Thus at Hierapolis the name Papias is derived from heathen mythology, and accordingly the persons bearing it on the inscriptions and coins are all heathens. It may therefore be presumed that our Papias was of Gentile origin. The inference however is not absolutely certain, since elsewhere it is found borne by Jews; see the Talmudical references in Zunz Namen der Juden p. 16.
[161]. Chron. Pasch. sub ann. 163 σὺν τῷ ἁγίῳ δὲ Πολυκάρπῳ καὶ ἄλλοι θ’ ἀπὸ Φιλαδελφείας μαρτυροῦσιν ἐν Σμύρνῃ· καὶ ἐν Περγάμῳ δὲ ἕτεροι, ἐν οἷς ἧν καὶ Παπίας καὶ ἄλλοι πολλοί, ὧν καὶ ἔγγραφα φέρονται τὰ μαρτύρια. See also the Syrian epitome of Euseb. Chron. (II. p. 216 ed. Schöne) ‘Cum persecutio in Asia esset, Polycarpos martyrium subiit et Papias, quorum martyria in libro (scripta) extant,’ but the Armenian version of the Chronicon mentions only Polycarp, while Jerome says ‘Polycarpus et Pionius fecere martyrium.’ In his history (iv. 15) Eusebius, after quoting the Martyrdom of Polycarp at length, adds ἐν τῇ αὐτῇ δὲ περὶ αὐτοῦ γραφῇ καὶ ἄλλα μαρτύρια συνῆπτο ... μεθ’ ὧν καὶ Μητρόδωρος ... ἀνήρηται· τῶν γε μὴν τὸτε περιβοήτων μαρτύρων εἷς τις ἐγνωρίζετο Πιόνιος ... ἑξῆς δὲ καὶ ἄλλων ἐν Περγάμῳ πόλει τῆς Ἀσίας ὑπομνήματα μεμαρτυρηκότων φέρεται, Κάρπου καὶ Παπύλου καὶ γυναικὸς Ἀγαθονίκης κ.τ.λ. He here falls into the serious error of imagining that Metrodorus, Pionius, Carpus, Papylus, and the others were martyred under M. Aurelius, whereas we know from their extant Acts that they suffered in the Decian persecution. For the martyrdoms of Pionius and Metrodorus see Act. SS. Bolland. Feb. 1; for those of Carpus, Papylus, and Agathonica, ib.

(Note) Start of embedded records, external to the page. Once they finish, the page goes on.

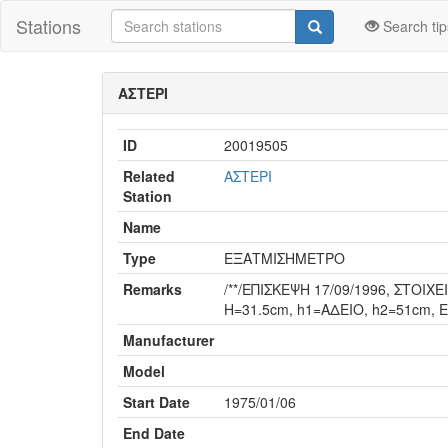
Stations
Search tip
ΑΣΤΕΡΙ
ID
20019505
Related
ΑΣΤΕΡΙ
Station
Name
Type
ΕΞΑΤΜΙΣΗΜΕΤΡΟ
Remarks
/**/ΕΠΙΣΚΕΨΗ 17/09/1996, ΣΤΟ
H=31.5cm, h1=ΑΔΕΙΟ, h2=51cm, 
Manufacturer
Model
Start Date
1975/01/06
End Date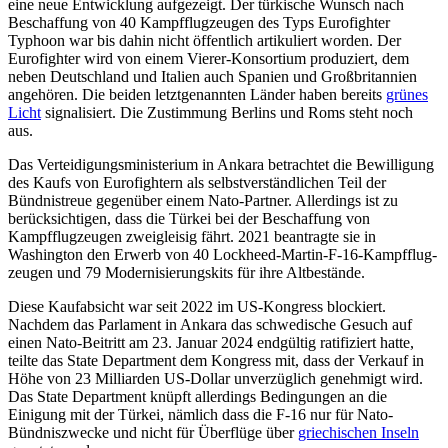
eine neue Entwicklung aufgezeigt. Der türkische Wunsch nach
Beschaffung von 40 Kampfflugzeugen des Typs Eurofighter
Typhoon war bis dahin nicht öffentlich artikuliert worden. Der
Eurofighter wird von einem Vierer-Konsor­tium produziert, dem
neben Deutschland und Italien auch Spanien und Großbritannien
angehören. Die beiden letztgenannten Länder haben bereits
grünes
Licht
signalisiert. Die Zustimmung Berlins und Roms steht noch
aus.
Das Verteidigungsministerium in Ankara betrachtet die Bewilligung
des Kaufs von Eurofightern als selbstverständlichen Teil der
Bündnistreue gegenüber einem Nato-Partner. Allerdings ist zu
berücksichtigen, dass die Türkei bei der Beschaffung von
Kampfflugzeugen zweigleisig fährt. 2021 beantragte sie in
Washington den Erwerb von 40 Lockheed-Martin-F-16-Kampfflug­
zeugen und 79 Modernisierungskits für ihre Altbestände.
Diese Kaufabsicht war seit 2022 im US-Kongress blockiert.
Nachdem das Parlament in Ankara das schwedische Gesuch auf
einen Nato-Beitritt am 23. Januar 2024 end­gültig ratifiziert hatte,
teilte das State Department dem Kongress mit, dass der Verkauf in
Höhe von 23 Milliarden US-Dol­lar unverzüglich genehmigt wird.
Das State Department knüpft allerdings Bedingungen an die
Einigung mit der Türkei, nämlich dass die F-16 nur für Nato-
Bündniszwecke und nicht für Überflüge über
griechischen Inseln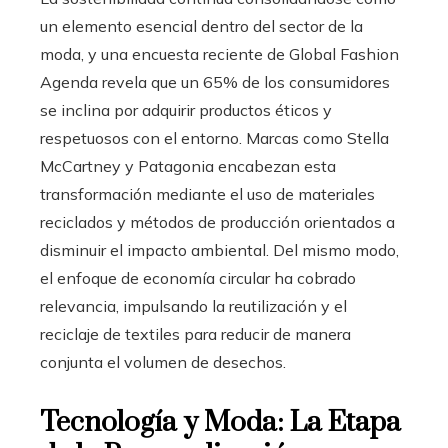
un elemento esencial dentro del sector de la
moda, y una encuesta reciente de Global Fashion
Agenda revela que un 65% de los consumidores
se inclina por adquirir productos éticos y
respetuosos con el entorno. Marcas como Stella
McCartney y Patagonia encabezan esta
transformación mediante el uso de materiales
reciclados y métodos de producción orientados a
disminuir el impacto ambiental. Del mismo modo,
el enfoque de economía circular ha cobrado
relevancia, impulsando la reutilización y el
reciclaje de textiles para reducir de manera
conjunta el volumen de desechos.
Tecnología y Moda: La Etapa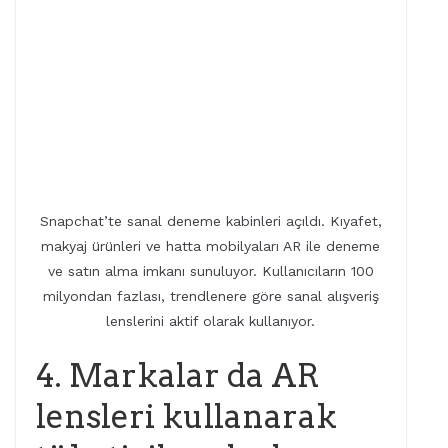
Snapchat’te sanal deneme kabinleri açıldı. Kıyafet,
makyaj ürünleri ve hatta mobilyaları AR ile deneme
ve satın alma imkanı sunuluyor. Kullanıcıların 100
milyondan fazlası, trendlenere göre sanal alışveriş
lenslerini aktif olarak kullanıyor.
4. Markalar da AR
lensleri kullanarak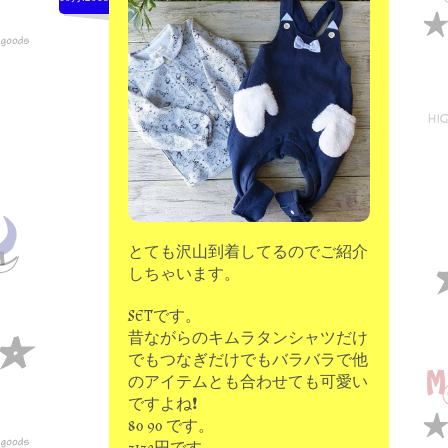
moon chip trip original
my account
Store
minna kitchen komeco
contact
とても沢山到着してるのでご紹介
しちゃいます。
SETです。
昔ながらのキムラタンシャツだけ
でもつなぎだけでもバラバラで他
のアイテムとも合わせても可愛い
ですよね❗
80 90 です。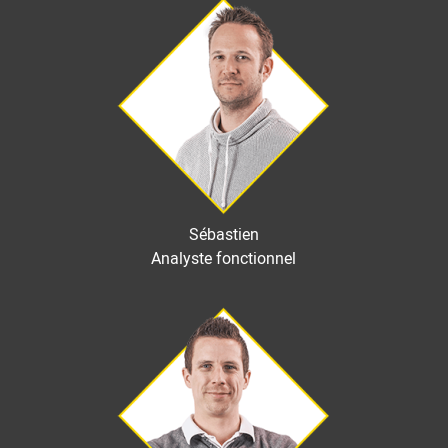
Image
Sébastien
Analyste fonctionnel
Image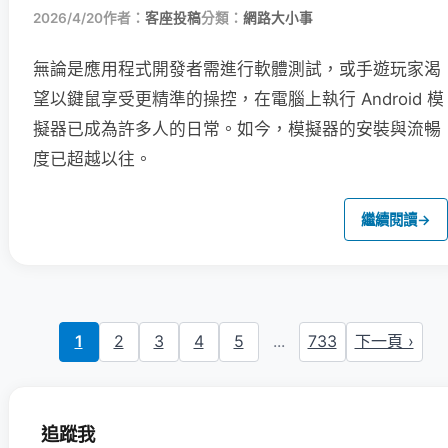
2026/4/20
作者：
客座投稿
分類：
網路大小事
無論是應用程式開發者需進行軟體測試，或手遊玩家渴
望以鍵鼠享受更精準的操控，在電腦上執行 Android 模
擬器已成為許多人的日常。如今，模擬器的安裝與流暢
度已超越以往。
繼續閱讀
→
1
2
3
4
5
...
733
下一頁 ›
追蹤我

April 13. The Acts of the former, which are included in Ruinart (Act. Sinc. Mart. p. 120 sq., 1689) are apparently the same which were seen by Eusebius. Those of the latter are a late compilation of the Metaphrast, but were probably founded on the earlier document. At all events the tradition of the persecution in which they suffered could hardly have been perverted or lost. Eusebius seems to have found their Acts bound up in the same volume with those of Polycarp, and without reading them through, to have drawn the hasty inference that they suffered at the same time. But notwithstanding the error, or perhaps owing to it, this passage in the Ecclesiastical History, by a confusion of the names Papias and Papylus, seems to have given rise to the statement respecting Papias in the Chronicon Paschale and in the Syrian epitome, as it obviously has misled Jerome respecting Pionius. If so, the martyrdom of Papias is a fiction, and he may have died a natural death at an earlier date; so that the not very serious difficulty of his longevity will disappear. The time of Polycarp’s martyrdom is fixed by various data as Easter A.D. 166 (see Clinton’s Fast. Rom. I. p. 157).
[162]. H E. iii. 39 σφόδρα σμικρὸς τὸν νοῦν. In another passage (iii. 36), as commonly read, Eusebius makes partial amends to Papias by calling him ἀνὴρ τὰ πάντα ὅτι μάλιστα λογιώτατος καὶ τῆς γραφῆς εἰδήμων, but this passage is found to be a spurious interpolation (see Contemporary Review l.c. p. 12), and was probably added by some one who was acquainted with the work of Papias and desired to do him justice.
[163]. Iren. v. 33. 3, 4.
[164]. See on this subject Westcott Canon p. 64 sq.; Contemporary Review l.c. p. 12 sq.
[165]. The theory of the Tübingen school may be studied in Baur’s Christliche Kirche der drei ersten Jahrhunderte or in Schwegler’s Nachapostolisches Zeitalter. It has been reproduced (at least as far as regards the Asiatic Churches) by Renan Saint Paul p. 366 sq.